## What you will do
Print all the data, keeping every line exactly as it is.

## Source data
*** Block opens ***
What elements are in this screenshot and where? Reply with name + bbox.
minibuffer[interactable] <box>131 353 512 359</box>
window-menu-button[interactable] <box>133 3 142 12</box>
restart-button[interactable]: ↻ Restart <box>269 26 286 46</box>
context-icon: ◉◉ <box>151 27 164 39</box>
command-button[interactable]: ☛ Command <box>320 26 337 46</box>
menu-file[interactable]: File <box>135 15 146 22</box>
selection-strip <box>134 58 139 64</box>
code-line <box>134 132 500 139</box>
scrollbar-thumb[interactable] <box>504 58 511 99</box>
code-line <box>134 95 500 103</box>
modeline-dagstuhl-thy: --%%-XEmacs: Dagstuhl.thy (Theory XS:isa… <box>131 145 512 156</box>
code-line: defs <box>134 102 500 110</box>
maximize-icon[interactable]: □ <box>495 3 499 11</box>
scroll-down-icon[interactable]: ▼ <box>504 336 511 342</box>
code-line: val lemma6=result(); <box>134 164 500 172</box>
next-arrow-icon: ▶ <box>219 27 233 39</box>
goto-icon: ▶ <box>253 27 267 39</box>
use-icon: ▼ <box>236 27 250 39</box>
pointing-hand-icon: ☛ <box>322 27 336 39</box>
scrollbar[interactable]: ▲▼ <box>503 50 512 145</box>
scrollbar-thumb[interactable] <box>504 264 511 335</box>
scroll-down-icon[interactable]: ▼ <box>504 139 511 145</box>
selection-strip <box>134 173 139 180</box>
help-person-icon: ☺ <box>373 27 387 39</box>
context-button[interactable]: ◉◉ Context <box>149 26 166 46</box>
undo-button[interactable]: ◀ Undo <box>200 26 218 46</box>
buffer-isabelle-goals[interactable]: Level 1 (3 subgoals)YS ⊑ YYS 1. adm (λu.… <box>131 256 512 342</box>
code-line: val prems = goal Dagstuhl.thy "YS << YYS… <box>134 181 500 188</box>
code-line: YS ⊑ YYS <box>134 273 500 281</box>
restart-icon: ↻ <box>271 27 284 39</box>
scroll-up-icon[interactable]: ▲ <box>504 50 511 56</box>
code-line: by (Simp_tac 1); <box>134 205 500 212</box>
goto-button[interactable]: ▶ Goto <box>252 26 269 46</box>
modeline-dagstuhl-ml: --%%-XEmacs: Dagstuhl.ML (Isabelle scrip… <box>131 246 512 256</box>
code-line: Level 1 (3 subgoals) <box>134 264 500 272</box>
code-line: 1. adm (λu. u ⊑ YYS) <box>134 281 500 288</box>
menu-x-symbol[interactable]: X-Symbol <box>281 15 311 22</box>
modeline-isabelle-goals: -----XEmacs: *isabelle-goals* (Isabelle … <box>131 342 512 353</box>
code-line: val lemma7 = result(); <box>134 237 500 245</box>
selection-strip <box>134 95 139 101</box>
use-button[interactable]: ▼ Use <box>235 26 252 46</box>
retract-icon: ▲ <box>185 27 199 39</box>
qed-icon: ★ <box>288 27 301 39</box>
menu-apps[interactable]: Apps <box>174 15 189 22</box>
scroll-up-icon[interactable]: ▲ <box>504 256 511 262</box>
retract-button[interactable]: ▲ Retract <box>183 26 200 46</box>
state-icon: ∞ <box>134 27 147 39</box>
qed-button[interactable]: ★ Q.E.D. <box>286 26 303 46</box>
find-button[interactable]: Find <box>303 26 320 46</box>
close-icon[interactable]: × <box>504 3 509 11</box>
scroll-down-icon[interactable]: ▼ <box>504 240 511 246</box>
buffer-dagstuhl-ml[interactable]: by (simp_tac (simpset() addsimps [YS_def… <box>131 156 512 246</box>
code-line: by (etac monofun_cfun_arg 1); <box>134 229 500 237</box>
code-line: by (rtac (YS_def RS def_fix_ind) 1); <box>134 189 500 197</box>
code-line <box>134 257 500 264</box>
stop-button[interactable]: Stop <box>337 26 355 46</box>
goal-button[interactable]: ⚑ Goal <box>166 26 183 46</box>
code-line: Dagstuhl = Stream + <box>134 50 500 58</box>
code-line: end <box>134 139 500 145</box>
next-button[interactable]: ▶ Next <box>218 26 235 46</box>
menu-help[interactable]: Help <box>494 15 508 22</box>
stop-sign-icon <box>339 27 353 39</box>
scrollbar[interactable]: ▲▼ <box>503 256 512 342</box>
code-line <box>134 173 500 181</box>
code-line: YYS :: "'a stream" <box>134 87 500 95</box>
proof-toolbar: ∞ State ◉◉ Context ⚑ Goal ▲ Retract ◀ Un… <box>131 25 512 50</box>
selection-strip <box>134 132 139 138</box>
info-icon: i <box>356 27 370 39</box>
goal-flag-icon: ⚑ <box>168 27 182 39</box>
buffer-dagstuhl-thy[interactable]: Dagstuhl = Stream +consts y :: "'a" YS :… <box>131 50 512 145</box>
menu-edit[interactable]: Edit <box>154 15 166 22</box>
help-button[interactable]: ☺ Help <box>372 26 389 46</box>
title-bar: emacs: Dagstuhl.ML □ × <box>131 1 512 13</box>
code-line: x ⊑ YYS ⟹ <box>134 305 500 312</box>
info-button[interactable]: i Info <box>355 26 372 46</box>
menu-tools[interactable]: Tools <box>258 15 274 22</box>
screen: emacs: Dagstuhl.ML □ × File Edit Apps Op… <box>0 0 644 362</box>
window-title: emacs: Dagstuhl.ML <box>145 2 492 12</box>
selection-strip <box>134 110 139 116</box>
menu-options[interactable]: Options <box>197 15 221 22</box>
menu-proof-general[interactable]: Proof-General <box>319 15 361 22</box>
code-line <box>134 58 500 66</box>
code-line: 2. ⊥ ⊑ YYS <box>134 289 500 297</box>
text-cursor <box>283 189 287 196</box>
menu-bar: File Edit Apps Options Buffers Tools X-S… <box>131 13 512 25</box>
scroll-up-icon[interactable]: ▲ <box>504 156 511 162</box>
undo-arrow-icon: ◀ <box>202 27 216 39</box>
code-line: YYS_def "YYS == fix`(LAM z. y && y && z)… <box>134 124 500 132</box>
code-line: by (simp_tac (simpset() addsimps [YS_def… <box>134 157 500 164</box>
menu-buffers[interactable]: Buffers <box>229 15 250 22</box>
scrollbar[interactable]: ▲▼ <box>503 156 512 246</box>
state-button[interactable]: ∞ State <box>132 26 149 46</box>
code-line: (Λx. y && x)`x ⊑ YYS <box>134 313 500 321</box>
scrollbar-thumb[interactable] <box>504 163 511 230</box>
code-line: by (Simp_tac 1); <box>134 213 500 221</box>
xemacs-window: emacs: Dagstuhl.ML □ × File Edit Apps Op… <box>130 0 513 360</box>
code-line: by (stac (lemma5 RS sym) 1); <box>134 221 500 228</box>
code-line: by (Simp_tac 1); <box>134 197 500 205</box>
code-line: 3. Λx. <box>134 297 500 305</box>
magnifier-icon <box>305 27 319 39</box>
*** Block closes ***
## Problem solution
What elements are in this screenshot and where? Reply with name + bbox.
minibuffer[interactable] <box>131 353 512 359</box>
window-menu-button[interactable] <box>133 3 142 12</box>
restart-button[interactable]: ↻ Restart <box>269 26 286 46</box>
context-icon: ◉◉ <box>151 27 164 39</box>
command-button[interactable]: ☛ Command <box>320 26 337 46</box>
menu-file[interactable]: File <box>135 15 146 22</box>
selection-strip <box>134 58 139 64</box>
code-line <box>134 132 500 139</box>
scrollbar-thumb[interactable] <box>504 58 511 99</box>
code-line <box>134 95 500 103</box>
modeline-dagstuhl-thy: --%%-XEmacs: Dagstuhl.thy (Theory XS:isa… <box>131 145 512 156</box>
code-line: defs <box>134 102 500 110</box>
maximize-icon[interactable]: □ <box>495 3 499 11</box>
scroll-down-icon[interactable]: ▼ <box>504 336 511 342</box>
code-line: val lemma6=result(); <box>134 164 500 172</box>
next-arrow-icon: ▶ <box>219 27 233 39</box>
goto-icon: ▶ <box>253 27 267 39</box>
use-icon: ▼ <box>236 27 250 39</box>
pointing-hand-icon: ☛ <box>322 27 336 39</box>
scrollbar[interactable]: ▲▼ <box>503 50 512 145</box>
scrollbar-thumb[interactable] <box>504 264 511 335</box>
scroll-down-icon[interactable]: ▼ <box>504 139 511 145</box>
selection-strip <box>134 173 139 180</box>
help-person-icon: ☺ <box>373 27 387 39</box>
context-button[interactable]: ◉◉ Context <box>149 26 166 46</box>
undo-button[interactable]: ◀ Undo <box>200 26 218 46</box>
buffer-isabelle-goals[interactable]: Level 1 (3 subgoals)YS ⊑ YYS 1. adm (λu.… <box>131 256 512 342</box>
code-line: val prems = goal Dagstuhl.thy "YS << YYS… <box>134 181 500 188</box>
code-line: YS ⊑ YYS <box>134 273 500 281</box>
restart-icon: ↻ <box>271 27 284 39</box>
scroll-up-icon[interactable]: ▲ <box>504 50 511 56</box>
code-line: by (Simp_tac 1); <box>134 205 500 212</box>
goto-button[interactable]: ▶ Goto <box>252 26 269 46</box>
modeline-dagstuhl-ml: --%%-XEmacs: Dagstuhl.ML (Isabelle scrip… <box>131 246 512 256</box>
code-line: Level 1 (3 subgoals) <box>134 264 500 272</box>
code-line: 1. adm (λu. u ⊑ YYS) <box>134 281 500 288</box>
menu-x-symbol[interactable]: X-Symbol <box>281 15 311 22</box>
modeline-isabelle-goals: -----XEmacs: *isabelle-goals* (Isabelle … <box>131 342 512 353</box>
code-line: val lemma7 = result(); <box>134 237 500 245</box>
selection-strip <box>134 95 139 101</box>
use-button[interactable]: ▼ Use <box>235 26 252 46</box>
retract-icon: ▲ <box>185 27 199 39</box>
qed-icon: ★ <box>288 27 301 39</box>
menu-apps[interactable]: Apps <box>174 15 189 22</box>
scroll-up-icon[interactable]: ▲ <box>504 256 511 262</box>
retract-button[interactable]: ▲ Retract <box>183 26 200 46</box>
state-icon: ∞ <box>134 27 147 39</box>
qed-button[interactable]: ★ Q.E.D. <box>286 26 303 46</box>
find-button[interactable]: Find <box>303 26 320 46</box>
close-icon[interactable]: × <box>504 3 509 11</box>
scroll-down-icon[interactable]: ▼ <box>504 240 511 246</box>
buffer-dagstuhl-ml[interactable]: by (simp_tac (simpset() addsimps [YS_def… <box>131 156 512 246</box>
code-line: by (etac monofun_cfun_arg 1); <box>134 229 500 237</box>
code-line: by (rtac (YS_def RS def_fix_ind) 1); <box>134 189 500 197</box>
code-line <box>134 257 500 264</box>
stop-button[interactable]: Stop <box>337 26 355 46</box>
goal-button[interactable]: ⚑ Goal <box>166 26 183 46</box>
code-line: Dagstuhl = Stream + <box>134 50 500 58</box>
code-line: end <box>134 139 500 145</box>
next-button[interactable]: ▶ Next <box>218 26 235 46</box>
menu-help[interactable]: Help <box>494 15 508 22</box>
stop-sign-icon <box>339 27 353 39</box>
scrollbar[interactable]: ▲▼ <box>503 256 512 342</box>
code-line <box>134 173 500 181</box>
code-line: YYS :: "'a stream" <box>134 87 500 95</box>
proof-toolbar: ∞ State ◉◉ Context ⚑ Goal ▲ Retract ◀ Un… <box>131 25 512 50</box>
selection-strip <box>134 132 139 138</box>
info-icon: i <box>356 27 370 39</box>
goal-flag-icon: ⚑ <box>168 27 182 39</box>
buffer-dagstuhl-thy[interactable]: Dagstuhl = Stream +consts y :: "'a" YS :… <box>131 50 512 145</box>
menu-edit[interactable]: Edit <box>154 15 166 22</box>
help-button[interactable]: ☺ Help <box>372 26 389 46</box>
title-bar: emacs: Dagstuhl.ML □ × <box>131 1 512 13</box>
code-line: x ⊑ YYS ⟹ <box>134 305 500 312</box>
info-button[interactable]: i Info <box>355 26 372 46</box>
menu-tools[interactable]: Tools <box>258 15 274 22</box>
screen: emacs: Dagstuhl.ML □ × File Edit Apps Op… <box>0 0 644 362</box>
window-title: emacs: Dagstuhl.ML <box>145 2 492 12</box>
selection-strip <box>134 110 139 116</box>
menu-options[interactable]: Options <box>197 15 221 22</box>
menu-proof-general[interactable]: Proof-General <box>319 15 361 22</box>
code-line <box>134 58 500 66</box>
code-line: 2. ⊥ ⊑ YYS <box>134 289 500 297</box>
text-cursor <box>283 189 287 196</box>
menu-bar: File Edit Apps Options Buffers Tools X-S… <box>131 13 512 25</box>
scroll-up-icon[interactable]: ▲ <box>504 156 511 162</box>
undo-arrow-icon: ◀ <box>202 27 216 39</box>
code-line: YYS_def "YYS == fix`(LAM z. y && y && z)… <box>134 124 500 132</box>
code-line: by (simp_tac (simpset() addsimps [YS_def… <box>134 157 500 164</box>
menu-buffers[interactable]: Buffers <box>229 15 250 22</box>
scrollbar[interactable]: ▲▼ <box>503 156 512 246</box>
state-button[interactable]: ∞ State <box>132 26 149 46</box>
code-line: (Λx. y && x)`x ⊑ YYS <box>134 313 500 321</box>
scrollbar-thumb[interactable] <box>504 163 511 230</box>
code-line: by (Simp_tac 1); <box>134 213 500 221</box>
xemacs-window: emacs: Dagstuhl.ML □ × File Edit Apps Op… <box>130 0 513 360</box>
code-line: by (stac (lemma5 RS sym) 1); <box>134 221 500 228</box>
code-line: by (Simp_tac 1); <box>134 197 500 205</box>
code-line: 3. Λx. <box>134 297 500 305</box>
magnifier-icon <box>305 27 319 39</box>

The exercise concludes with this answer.